State legislation.  The article in Institutional Investor, based on a survey conducted by Pleiades Strategy, reports that state legislators have introduced hundreds of bills designed to deter or prohibit investments that take ESG factors into account in selecting investment targets. But the success rate has been declining. According to the article, “[i]n 2024, legislators wrote 161 bills and resolutions in 28 states for consideration, a high volume and continuation of a trend in recent years. Out of those proposed, including 58 that carried over from the 2023 legislative session, only six bills passed in 2024 (each in a different state). Five of those six have become law; one is awaiting a governor’s signature. The success rate is worsening. In 2023, 23 laws were passed and 6 resolutions resolved out of 198 total pieces of legislation.” The founder of Pleiades commented that one reason for the decline was pushback by “‘an extremely broad coalition.’” In its report, Pleiades suggested that “anti-ESG policies ‘remain deeply unpopular with diverse constituencies who don’t often see eye to eye on public policy, including business groups, financial officers, investors, labor unions, libertarians, taxpayer advocates, racial justice advocates, and environmentalists.’”

While proponents of the legislation would like to see these bills become law, even bills that are unlikely to pass “can still have a chilling effect and instill fear in companies and organizations.” The founder of Pleiades explained that “‘[b]oards understand that climate risk is financial risk. When legislators are hostile toward responsible investment, companies are more cautious in how they address these real risks. And their shareholders and investors pay the price, through lower returns and higher risks.’” That’s why a broad coalition has eschewed this type of legislation, “highlight[ing] the high costs and impacts of anti-ESG policies to businesses and constituents in formal testimonies, publicly and behind closed doors.” 

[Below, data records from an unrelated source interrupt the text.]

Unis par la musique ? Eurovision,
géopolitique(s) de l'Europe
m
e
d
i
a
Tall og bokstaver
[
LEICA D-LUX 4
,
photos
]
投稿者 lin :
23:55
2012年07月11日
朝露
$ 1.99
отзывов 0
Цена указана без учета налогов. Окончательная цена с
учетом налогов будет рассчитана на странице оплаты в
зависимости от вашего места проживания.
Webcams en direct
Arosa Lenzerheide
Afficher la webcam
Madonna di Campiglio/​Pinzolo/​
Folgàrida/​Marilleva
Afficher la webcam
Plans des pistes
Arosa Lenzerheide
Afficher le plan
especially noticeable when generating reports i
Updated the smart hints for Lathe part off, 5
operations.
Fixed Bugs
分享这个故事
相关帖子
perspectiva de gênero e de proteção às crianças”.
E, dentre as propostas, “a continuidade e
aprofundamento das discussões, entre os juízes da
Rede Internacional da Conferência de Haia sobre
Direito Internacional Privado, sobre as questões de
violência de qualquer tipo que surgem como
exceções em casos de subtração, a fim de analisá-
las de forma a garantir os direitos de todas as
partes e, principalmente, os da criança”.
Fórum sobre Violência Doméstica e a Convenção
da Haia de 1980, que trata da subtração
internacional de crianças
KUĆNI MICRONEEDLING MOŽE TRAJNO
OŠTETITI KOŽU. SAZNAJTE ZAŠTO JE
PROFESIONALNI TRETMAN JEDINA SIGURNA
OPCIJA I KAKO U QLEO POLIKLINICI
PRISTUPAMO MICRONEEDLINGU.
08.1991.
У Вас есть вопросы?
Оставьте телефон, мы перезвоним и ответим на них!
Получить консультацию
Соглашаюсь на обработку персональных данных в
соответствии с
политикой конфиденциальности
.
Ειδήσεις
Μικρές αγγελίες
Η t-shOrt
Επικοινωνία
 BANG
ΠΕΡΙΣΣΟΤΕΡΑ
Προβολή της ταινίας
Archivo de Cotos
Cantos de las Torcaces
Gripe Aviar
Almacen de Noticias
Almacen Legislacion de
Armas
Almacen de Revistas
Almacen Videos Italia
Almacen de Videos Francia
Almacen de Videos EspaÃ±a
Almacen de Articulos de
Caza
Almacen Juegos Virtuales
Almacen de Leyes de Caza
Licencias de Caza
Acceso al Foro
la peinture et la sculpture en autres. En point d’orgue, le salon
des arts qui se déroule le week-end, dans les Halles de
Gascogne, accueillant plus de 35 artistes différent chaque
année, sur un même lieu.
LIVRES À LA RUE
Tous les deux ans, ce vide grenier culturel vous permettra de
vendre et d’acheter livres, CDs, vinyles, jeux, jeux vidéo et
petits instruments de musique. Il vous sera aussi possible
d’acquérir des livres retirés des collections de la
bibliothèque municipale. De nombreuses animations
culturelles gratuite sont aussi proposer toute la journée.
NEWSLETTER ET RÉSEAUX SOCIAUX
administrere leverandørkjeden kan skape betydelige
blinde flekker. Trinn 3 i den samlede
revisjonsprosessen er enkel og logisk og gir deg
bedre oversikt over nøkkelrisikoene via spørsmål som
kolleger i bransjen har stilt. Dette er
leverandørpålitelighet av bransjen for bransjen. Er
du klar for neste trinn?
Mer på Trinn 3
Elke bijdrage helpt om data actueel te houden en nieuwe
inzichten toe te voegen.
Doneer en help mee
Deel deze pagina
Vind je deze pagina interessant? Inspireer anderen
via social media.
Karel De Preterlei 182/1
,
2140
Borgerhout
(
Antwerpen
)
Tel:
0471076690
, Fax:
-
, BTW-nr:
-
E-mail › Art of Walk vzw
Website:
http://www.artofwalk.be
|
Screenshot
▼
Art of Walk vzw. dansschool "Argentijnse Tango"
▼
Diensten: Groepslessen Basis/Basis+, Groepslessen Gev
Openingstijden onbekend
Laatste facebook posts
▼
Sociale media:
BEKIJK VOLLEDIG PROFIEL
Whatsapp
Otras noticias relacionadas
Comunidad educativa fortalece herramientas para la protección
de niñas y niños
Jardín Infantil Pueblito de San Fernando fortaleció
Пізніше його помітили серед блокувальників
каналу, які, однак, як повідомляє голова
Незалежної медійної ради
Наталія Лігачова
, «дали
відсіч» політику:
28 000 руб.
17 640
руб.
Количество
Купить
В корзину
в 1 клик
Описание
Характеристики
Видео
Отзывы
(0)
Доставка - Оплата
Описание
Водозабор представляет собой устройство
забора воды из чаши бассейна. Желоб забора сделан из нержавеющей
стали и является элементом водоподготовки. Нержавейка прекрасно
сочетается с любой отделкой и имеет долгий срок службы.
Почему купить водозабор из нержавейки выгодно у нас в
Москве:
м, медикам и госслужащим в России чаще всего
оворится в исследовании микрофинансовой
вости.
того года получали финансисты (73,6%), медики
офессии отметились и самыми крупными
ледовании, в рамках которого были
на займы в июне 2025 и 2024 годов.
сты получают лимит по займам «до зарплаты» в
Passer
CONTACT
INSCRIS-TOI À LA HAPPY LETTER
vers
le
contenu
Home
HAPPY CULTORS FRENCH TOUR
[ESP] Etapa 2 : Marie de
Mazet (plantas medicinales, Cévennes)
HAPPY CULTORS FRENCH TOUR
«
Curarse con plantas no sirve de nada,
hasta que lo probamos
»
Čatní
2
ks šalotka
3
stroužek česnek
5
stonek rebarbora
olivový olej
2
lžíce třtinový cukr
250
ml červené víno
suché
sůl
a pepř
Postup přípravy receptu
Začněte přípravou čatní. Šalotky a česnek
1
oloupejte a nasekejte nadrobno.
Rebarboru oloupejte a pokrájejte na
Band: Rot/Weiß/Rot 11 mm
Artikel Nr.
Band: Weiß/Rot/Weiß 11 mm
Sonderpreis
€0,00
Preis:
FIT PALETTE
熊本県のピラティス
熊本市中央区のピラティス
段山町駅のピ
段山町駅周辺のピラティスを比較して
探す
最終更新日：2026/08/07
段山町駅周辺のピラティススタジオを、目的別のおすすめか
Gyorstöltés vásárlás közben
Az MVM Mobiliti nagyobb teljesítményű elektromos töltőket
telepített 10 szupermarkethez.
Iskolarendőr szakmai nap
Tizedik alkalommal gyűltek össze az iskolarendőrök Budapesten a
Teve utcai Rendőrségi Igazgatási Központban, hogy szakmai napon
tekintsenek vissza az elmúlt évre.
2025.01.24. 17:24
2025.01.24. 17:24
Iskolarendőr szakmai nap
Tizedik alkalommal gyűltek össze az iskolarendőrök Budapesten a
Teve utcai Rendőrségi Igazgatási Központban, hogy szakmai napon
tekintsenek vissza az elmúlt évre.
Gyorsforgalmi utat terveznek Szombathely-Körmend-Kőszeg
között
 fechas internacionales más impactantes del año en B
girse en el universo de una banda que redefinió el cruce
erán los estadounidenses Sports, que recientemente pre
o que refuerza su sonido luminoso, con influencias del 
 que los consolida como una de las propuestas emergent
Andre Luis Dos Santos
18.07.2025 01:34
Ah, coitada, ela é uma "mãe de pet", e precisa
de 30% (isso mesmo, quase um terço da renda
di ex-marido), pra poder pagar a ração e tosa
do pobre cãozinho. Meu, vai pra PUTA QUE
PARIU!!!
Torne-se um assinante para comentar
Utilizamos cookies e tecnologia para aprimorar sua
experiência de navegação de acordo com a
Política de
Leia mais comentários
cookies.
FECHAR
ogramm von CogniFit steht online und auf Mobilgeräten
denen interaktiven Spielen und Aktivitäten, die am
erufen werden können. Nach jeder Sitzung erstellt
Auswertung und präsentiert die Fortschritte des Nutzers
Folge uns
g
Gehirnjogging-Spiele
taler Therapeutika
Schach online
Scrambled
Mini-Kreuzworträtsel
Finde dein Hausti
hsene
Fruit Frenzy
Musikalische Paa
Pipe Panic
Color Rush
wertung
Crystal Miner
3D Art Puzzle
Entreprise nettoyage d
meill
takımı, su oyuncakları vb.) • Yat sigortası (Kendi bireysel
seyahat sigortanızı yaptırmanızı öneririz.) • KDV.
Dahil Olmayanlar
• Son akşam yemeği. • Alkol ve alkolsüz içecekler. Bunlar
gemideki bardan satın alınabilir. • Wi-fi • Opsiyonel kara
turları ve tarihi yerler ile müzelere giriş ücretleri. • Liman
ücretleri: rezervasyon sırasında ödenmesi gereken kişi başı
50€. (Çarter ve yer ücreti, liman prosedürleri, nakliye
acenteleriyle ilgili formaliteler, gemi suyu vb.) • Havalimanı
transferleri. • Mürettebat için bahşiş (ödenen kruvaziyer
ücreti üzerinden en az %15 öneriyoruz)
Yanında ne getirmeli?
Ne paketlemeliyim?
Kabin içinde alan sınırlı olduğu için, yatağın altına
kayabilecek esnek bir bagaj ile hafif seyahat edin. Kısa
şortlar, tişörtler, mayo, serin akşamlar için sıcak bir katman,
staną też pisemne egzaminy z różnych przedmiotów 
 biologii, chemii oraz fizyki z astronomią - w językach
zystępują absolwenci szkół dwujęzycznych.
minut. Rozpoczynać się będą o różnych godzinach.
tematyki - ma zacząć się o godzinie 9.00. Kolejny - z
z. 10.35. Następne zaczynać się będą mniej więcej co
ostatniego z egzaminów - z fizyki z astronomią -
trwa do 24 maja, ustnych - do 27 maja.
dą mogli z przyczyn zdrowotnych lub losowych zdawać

Voter survey.  At the behest of Public Citizen, Lake Research conducted a national online survey between November 14 and 22, 2023, of a total of 1,000 likely 2024 voters nationwide.  The survey included an “oversample of 100 NY voters across six swing districts.” The survey results showed that a majority of voters (56%) “oppose legislation to limit the type of information about a corporation’s business record that is disclosed to fund managers, investors and the public, including 38% who strongly oppose. The opposition crosses partisan lines—Democrats 58% oppose, 38% strongly oppose; Independents 63% oppose, 46% strongly oppose; Republicans 52% oppose, 34% strongly oppose.”  And when the survey looks past a general prohibition and asks about limiting disclosure of information about specific tenets of ESG, a plurality of voters also strongly opposed that type of legislation: for example, limiting information about “whether a company utilizes slave or forced labor overseas (61% oppose, 48% strongly oppose); whether the company has a record of product safety violations, including harm to consumers, injuries, or death (56%, 43%); corporate spending on lobbyists (56%, 43%); and gender discrimination within the corporation, including pay equity (56%, 43%). Over half of Democrats and Republicans oppose keeping this information from the public.” 

With regard to making investment decisions, after hearing debate on the topic, 58% of voters said “investment managers should make investment decisions on both a company’s profit margins and potential financial risks, including the company’s environmental, social, and governance record.  A third of voters said that investment managers should make these decisions based solely on profit margins, not social change.” More specifically, according to the survey, a wide majority of voters “think that financial risks related to a company’s environmental record (65%, 34% strong yes) and financial risks to their investment portfolios related to climate change (63%, 33% strong yes) should also be taken into account when making decisions about potential investments, with a third in strong agreement.”  Similarly, most voters say that “labor policies and practices of companies, like protecting workers and the treatment of workers (73%, 41% strong) and information related to company management, like protections against conflicts of interest and oversight of CEOs and senior executives (73%, 38%) should be taken into account” when making decisions about potential investments.

Interestingly, according to the survey, 64% of voters said that they would be more likely to support an elected official who favors requiring corporations to disclose ESG information about their businesses to investors and the public, with 30% much more likely to support them; “[o]nly 18% say they would be less likely to support them (8% much less likely), with 11% saying it would not make a difference.”